■ Material for this exercise
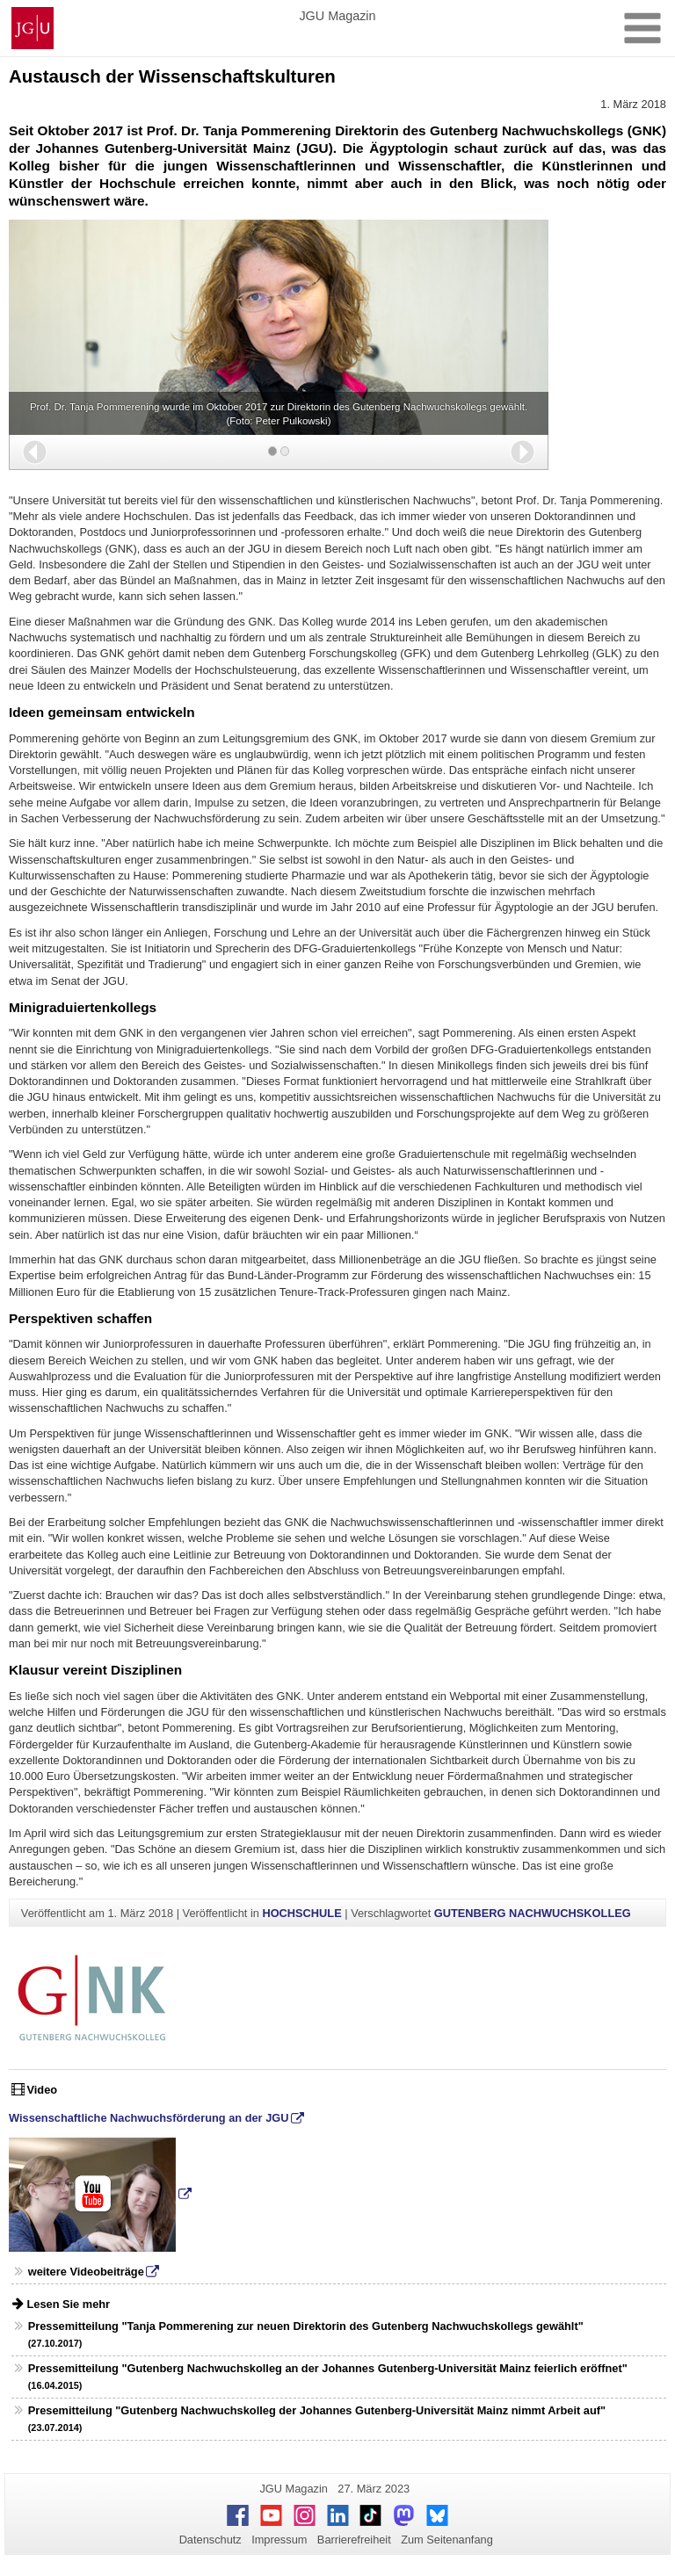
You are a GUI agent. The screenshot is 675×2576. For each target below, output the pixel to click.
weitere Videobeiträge (86, 2271)
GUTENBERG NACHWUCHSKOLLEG (532, 1913)
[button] (34, 452)
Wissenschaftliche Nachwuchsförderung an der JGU (148, 2117)
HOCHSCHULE (301, 1913)
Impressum (279, 2539)
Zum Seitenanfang (447, 2539)
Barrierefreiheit (354, 2539)
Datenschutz (210, 2539)
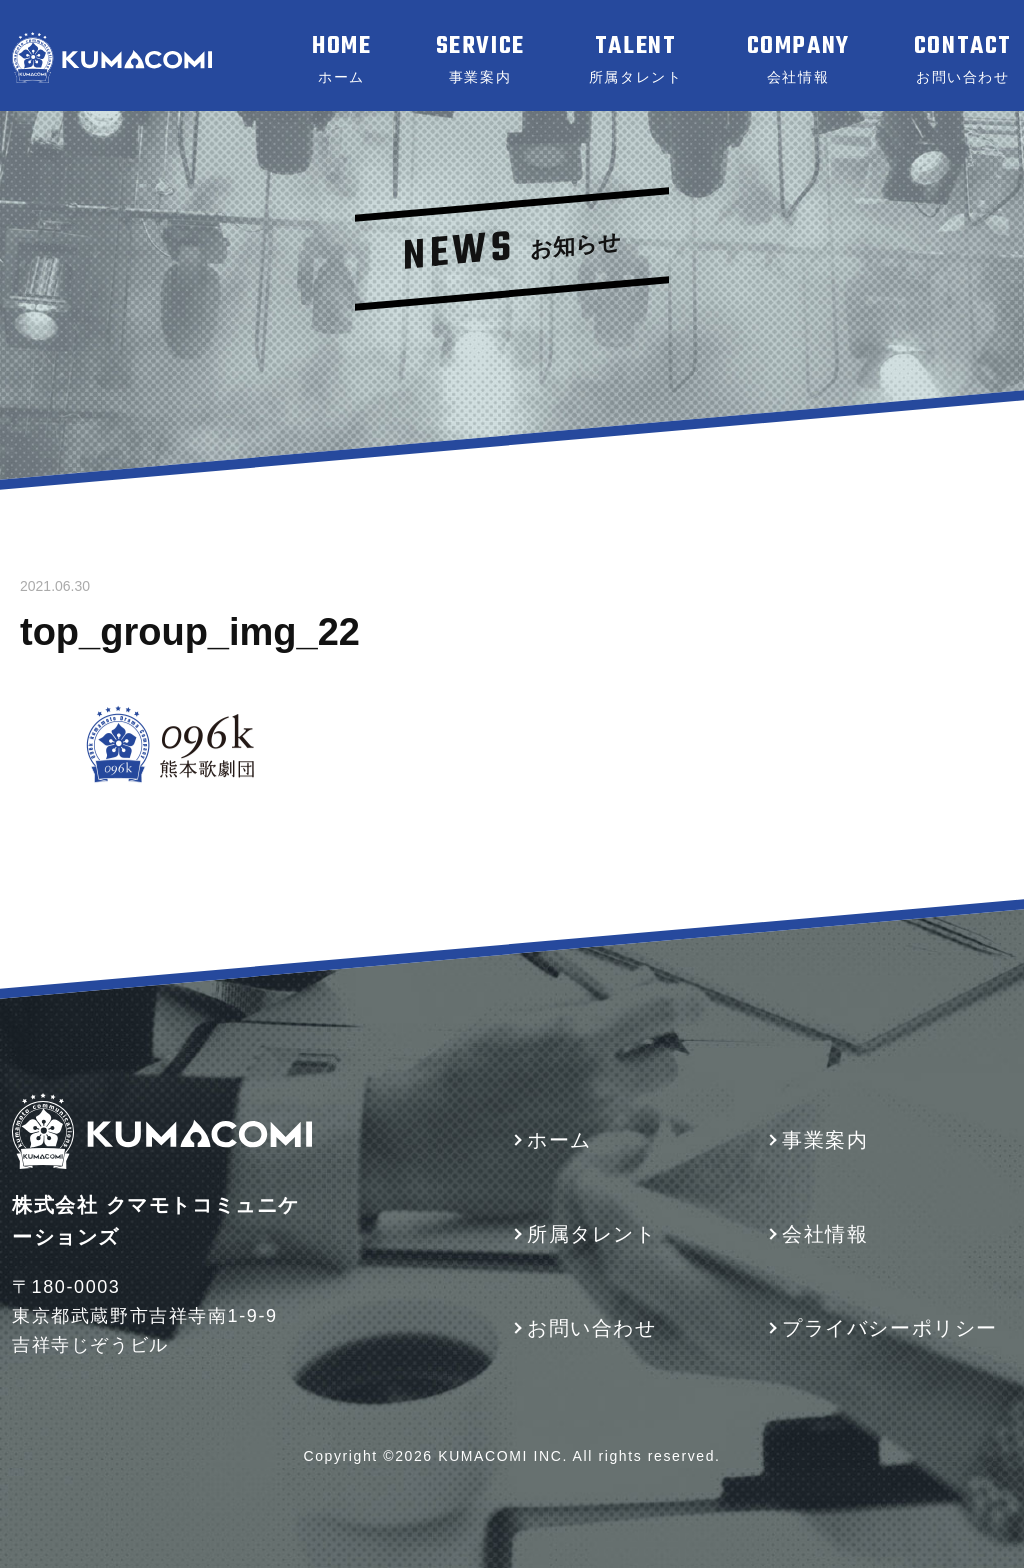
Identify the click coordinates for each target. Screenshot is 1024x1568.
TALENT (636, 59)
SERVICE (480, 59)
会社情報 (825, 1234)
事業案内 (825, 1140)
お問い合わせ (592, 1328)
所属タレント (592, 1234)
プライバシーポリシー (890, 1328)
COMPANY (798, 59)
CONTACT (963, 59)
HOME (341, 59)
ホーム (559, 1140)
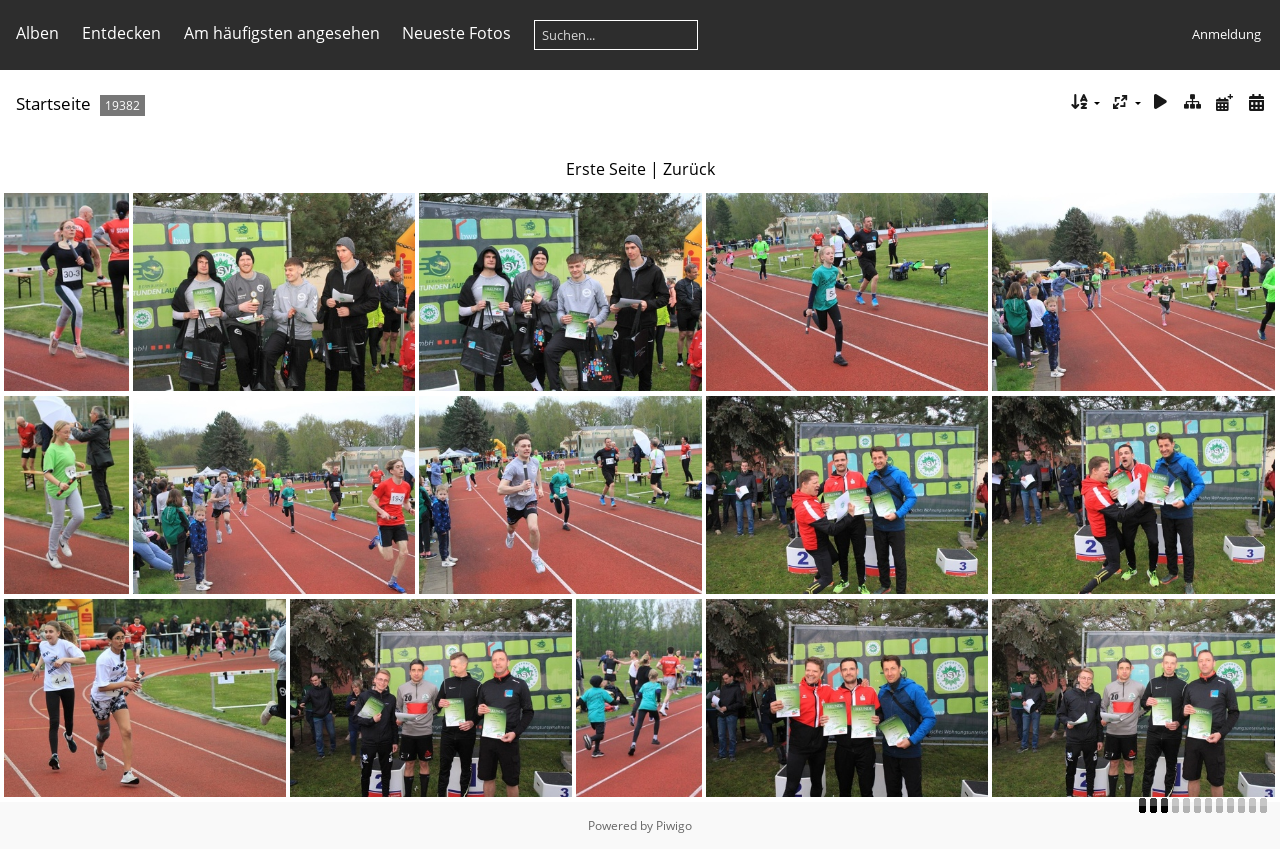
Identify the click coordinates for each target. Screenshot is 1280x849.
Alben (37, 33)
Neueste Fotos (456, 33)
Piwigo (674, 825)
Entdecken (121, 33)
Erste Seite (606, 169)
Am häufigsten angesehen (282, 33)
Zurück (689, 169)
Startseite (53, 103)
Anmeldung (1226, 34)
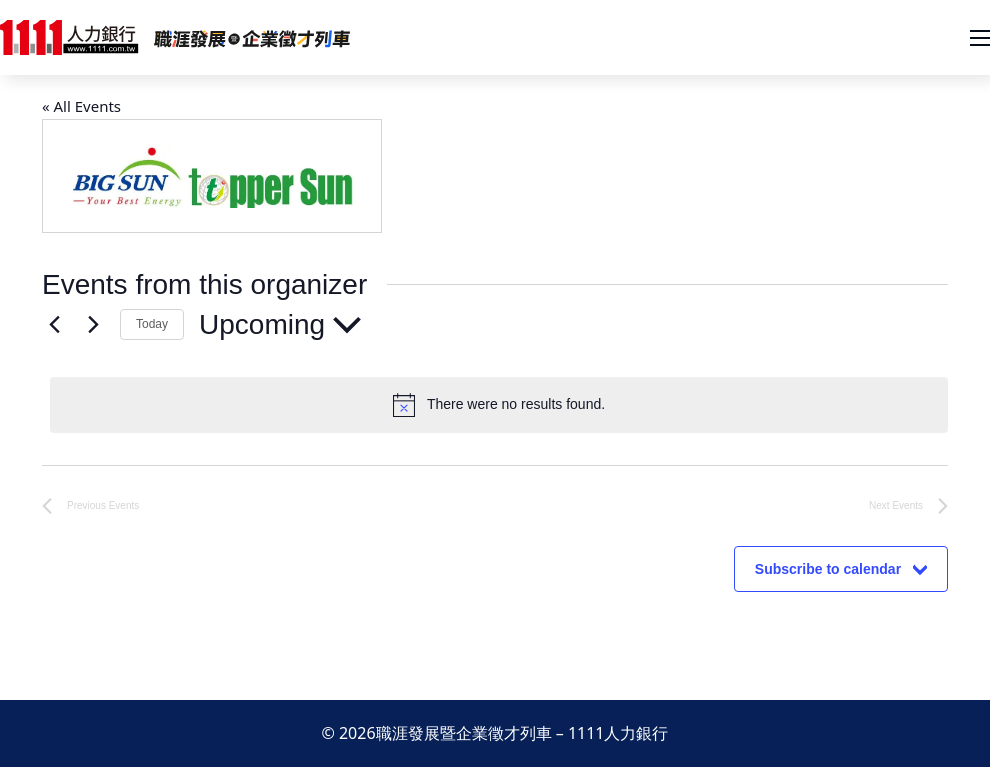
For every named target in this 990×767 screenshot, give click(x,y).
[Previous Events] (54, 325)
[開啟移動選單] (980, 38)
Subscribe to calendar (828, 569)
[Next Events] (93, 325)
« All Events (81, 106)
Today (152, 324)
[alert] (499, 405)
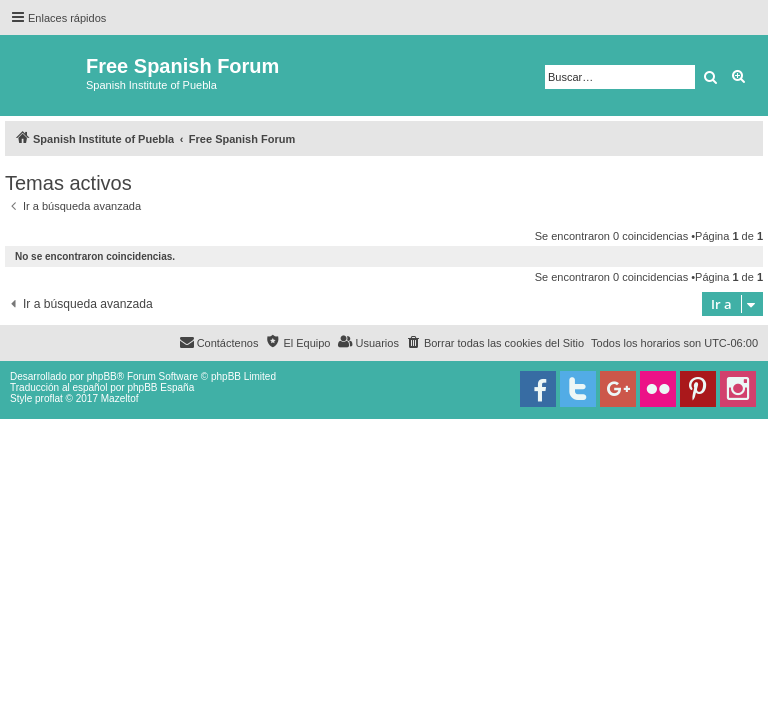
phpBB (102, 376)
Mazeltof (120, 398)
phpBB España (160, 387)
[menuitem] (495, 343)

■ Exercise requirements
Once the pictures are removed, print all the remaining data exactly as it stands.

■ Output
You are a GUI agent. The screenshot is 675×2576. For each target below, output the pixel to click.
weitere Videobeiträge (86, 2271)
GUTENBERG NACHWUCHSKOLLEG (532, 1913)
[button] (34, 452)
Wissenschaftliche Nachwuchsförderung an der JGU (148, 2117)
HOCHSCHULE (301, 1913)
Impressum (279, 2539)
Zum Seitenanfang (447, 2539)
Barrierefreiheit (354, 2539)
Datenschutz (210, 2539)
Identify the click coordinates for each target. Screenshot is 1024x1568.
TALENT (636, 59)
SERVICE (480, 59)
会社情報 (825, 1234)
事業案内 (825, 1140)
お問い合わせ (592, 1328)
所属タレント (592, 1234)
プライバシーポリシー (890, 1328)
COMPANY (798, 59)
CONTACT (963, 59)
HOME (341, 59)
ホーム (559, 1140)
Identify the click coordinates for each target. Screenshot is 1280x849.
Alben (37, 33)
Neueste Fotos (456, 33)
Piwigo (674, 825)
Entdecken (121, 33)
Erste Seite (606, 169)
Am häufigsten angesehen (282, 33)
Zurück (689, 169)
Startseite (53, 103)
Anmeldung (1226, 34)
For every named target in this 990×767 screenshot, give click(x,y).
[Previous Events] (54, 325)
[開啟移動選單] (980, 38)
Subscribe to calendar (828, 569)
[Next Events] (93, 325)
« All Events (81, 106)
Today (152, 324)
[alert] (499, 405)
phpBB (102, 376)
Mazeltof (120, 398)
phpBB España (160, 387)
[menuitem] (495, 343)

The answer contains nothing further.